Si en cambio, usa la soja para adquirir una camioneta, deberá llevar un 23% más al concesionario de lo que tenía que pagar 12 meses atrás. Frente al gasoil, el precio de la soja perdió 40% y contra el flete, algo asociado a lo primero, el retroceso fue del 34%.
En tanto, la relación de intercambio entre soja y fertilizante DAP (fosfato diamónico) viene mejorando. En enero de 2025 se necesitaron 2,9 kg de soja para adquirir 1 kg de DAP, mientras que en enero de 2024 era de 3,1 kg, representando una baja del 6% en un año. Pero si tomamos el promedio de 5 años, los valores actuales están 14% por encima del promedio, es decir, se necesita 14% más de soja para adquirir este fertilizante.
En ese esquema de comparaciones, el único saldo positivo de la soja contra los valores de hace un año se los lleva frente al glifosato, que tuvo un fuerte retroceso en su precio, y entonces el productor ahora se ahorrará 34% de su soja para comprar la misma cantidad de ese herbicida.
“La campaña agrícola 2024/2025 enfrenta un escenario desafiante debido a la baja en los precios internacionales. La caída de los precios generó una pérdida de poder adquisitivo frente a la mayoría de los insumos, costos e inversiones agropecuarias”, explica el informe.
Coninagro presentó su trabajo mensual que analiza el poder de compra de seis productos clave de la producción agropecuaria en Argentina: soja, maíz, trigo, ternero, novillito y leche. Este indicador mide la capacidad de estos productos para adquirir una amplia gama de insumos, costos e inversiones del sector agropecuario, que incluyen herbicidas, fletes y maquinaria, y 20 variables más que se analizan.
El estudio tiene por objetivo monitorear cómo evolucionan las relaciones entre precios y costos en el agro, proporcionando una herramienta clave para evaluar la competitividad de los productores. Este enfoque, basado en un análisis insumo-producto, permite observar integralmente las dinámicas de costos y precios, ofreciendo una perspectiva valiosa sobre la competitividad del sector.
“En esta edición, el análisis se centra en la soja, además de ser una unidad de cuenta para la producción agrícola, es el cultivo que mayor pérdida de poder adquisitivo ha tenido en el último año y respecto al promedio de los últimos 5 años”, remarca el trabajo.
Otro dato positivo es con relación al valor de la tierra. En enero de 2025 eran necesarias 58,9 toneladas de soja para comprar 1 hectárea. En enero de 2024 se precisaron 61,4 toneladas, lo que representa una disminución de 2,5 toneladas (-4%) en un año.

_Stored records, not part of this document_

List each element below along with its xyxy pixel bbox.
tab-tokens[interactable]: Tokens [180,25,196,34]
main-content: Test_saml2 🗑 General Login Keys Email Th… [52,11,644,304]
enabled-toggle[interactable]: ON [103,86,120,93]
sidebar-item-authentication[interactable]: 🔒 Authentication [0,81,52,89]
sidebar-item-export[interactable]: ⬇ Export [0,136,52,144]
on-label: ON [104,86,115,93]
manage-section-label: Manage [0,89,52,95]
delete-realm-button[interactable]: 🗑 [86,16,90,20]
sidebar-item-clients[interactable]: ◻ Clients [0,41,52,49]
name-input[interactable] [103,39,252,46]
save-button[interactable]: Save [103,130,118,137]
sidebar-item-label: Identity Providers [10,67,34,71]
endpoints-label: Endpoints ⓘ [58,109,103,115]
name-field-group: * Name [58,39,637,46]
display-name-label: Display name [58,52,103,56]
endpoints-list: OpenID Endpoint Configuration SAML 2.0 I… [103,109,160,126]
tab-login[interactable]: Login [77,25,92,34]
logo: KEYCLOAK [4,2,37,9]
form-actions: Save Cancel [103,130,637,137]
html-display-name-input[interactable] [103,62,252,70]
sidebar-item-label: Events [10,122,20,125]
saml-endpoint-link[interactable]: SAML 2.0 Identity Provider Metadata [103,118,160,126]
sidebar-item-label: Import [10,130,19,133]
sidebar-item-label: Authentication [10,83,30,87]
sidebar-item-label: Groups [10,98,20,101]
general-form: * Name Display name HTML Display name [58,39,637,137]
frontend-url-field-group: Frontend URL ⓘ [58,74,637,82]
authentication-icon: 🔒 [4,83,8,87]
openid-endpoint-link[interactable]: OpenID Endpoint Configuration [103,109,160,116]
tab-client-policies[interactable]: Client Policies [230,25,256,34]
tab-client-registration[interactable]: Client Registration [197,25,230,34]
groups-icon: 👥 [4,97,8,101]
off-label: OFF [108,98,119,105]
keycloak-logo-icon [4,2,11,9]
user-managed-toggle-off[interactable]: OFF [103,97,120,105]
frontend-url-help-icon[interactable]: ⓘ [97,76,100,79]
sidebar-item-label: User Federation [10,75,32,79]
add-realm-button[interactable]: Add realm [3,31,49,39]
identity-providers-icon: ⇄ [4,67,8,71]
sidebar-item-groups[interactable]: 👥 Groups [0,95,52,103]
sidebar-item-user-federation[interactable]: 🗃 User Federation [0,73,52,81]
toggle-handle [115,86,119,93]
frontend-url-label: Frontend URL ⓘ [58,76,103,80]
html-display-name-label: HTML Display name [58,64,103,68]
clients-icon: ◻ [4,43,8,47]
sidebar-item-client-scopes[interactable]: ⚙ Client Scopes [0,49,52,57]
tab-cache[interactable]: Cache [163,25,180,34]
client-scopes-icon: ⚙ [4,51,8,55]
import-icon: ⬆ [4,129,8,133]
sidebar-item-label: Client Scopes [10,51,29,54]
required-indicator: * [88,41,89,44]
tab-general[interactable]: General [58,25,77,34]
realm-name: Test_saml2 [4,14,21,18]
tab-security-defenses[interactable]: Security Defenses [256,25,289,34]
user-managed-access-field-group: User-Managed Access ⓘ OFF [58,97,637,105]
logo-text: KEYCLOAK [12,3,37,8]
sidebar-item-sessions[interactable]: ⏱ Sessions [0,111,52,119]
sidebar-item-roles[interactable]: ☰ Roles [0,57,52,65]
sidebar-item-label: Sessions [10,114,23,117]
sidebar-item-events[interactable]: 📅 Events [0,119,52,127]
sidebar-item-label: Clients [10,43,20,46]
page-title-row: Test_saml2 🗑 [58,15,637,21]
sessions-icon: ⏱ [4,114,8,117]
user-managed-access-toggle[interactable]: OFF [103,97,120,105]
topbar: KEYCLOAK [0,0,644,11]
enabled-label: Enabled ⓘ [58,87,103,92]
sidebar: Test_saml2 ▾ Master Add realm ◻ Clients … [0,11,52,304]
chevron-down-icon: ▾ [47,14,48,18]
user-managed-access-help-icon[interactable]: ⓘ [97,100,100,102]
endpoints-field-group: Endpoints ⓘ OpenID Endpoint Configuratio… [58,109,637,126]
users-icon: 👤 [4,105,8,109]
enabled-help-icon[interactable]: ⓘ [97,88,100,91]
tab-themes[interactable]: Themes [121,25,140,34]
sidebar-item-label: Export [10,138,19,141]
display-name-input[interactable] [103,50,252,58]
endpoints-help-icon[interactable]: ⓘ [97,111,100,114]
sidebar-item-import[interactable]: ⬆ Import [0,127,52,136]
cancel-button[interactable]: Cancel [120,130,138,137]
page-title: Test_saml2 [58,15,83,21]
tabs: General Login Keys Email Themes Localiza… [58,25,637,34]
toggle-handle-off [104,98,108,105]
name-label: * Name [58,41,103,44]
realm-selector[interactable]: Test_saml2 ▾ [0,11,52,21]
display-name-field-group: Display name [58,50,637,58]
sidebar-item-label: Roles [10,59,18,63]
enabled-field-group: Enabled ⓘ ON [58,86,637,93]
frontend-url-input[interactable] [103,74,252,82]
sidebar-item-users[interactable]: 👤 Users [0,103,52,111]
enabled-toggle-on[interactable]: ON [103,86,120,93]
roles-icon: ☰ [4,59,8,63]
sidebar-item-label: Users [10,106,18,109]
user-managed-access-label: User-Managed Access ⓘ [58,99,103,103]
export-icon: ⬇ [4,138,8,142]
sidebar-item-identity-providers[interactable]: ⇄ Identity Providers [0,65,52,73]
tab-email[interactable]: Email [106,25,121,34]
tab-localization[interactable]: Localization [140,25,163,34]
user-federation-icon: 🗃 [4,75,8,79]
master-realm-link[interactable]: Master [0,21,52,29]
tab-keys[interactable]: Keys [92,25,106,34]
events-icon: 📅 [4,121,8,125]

El dato más significativo se observa en el promedio de los 5 años donde se necesitaban 65,2 toneladas, lo que indica que los valores actuales son -10% inferiores al promedio histórico. En esta caída tuvo mucho que ver la reducción de la brecha cambiaria, ya que el valor de los campos está expresado en dólares MEP/Blue y el valor de la soja en dólares oficiales.
En el caso del maíz, resultó menos afectado por la pérdida de poder de compra. Cayó contra el gasoil (15%) y el flete (10%), muy levemente contra una cosechadora (2% abajo) y ganó contra la urea (46%) y la semilla (11%).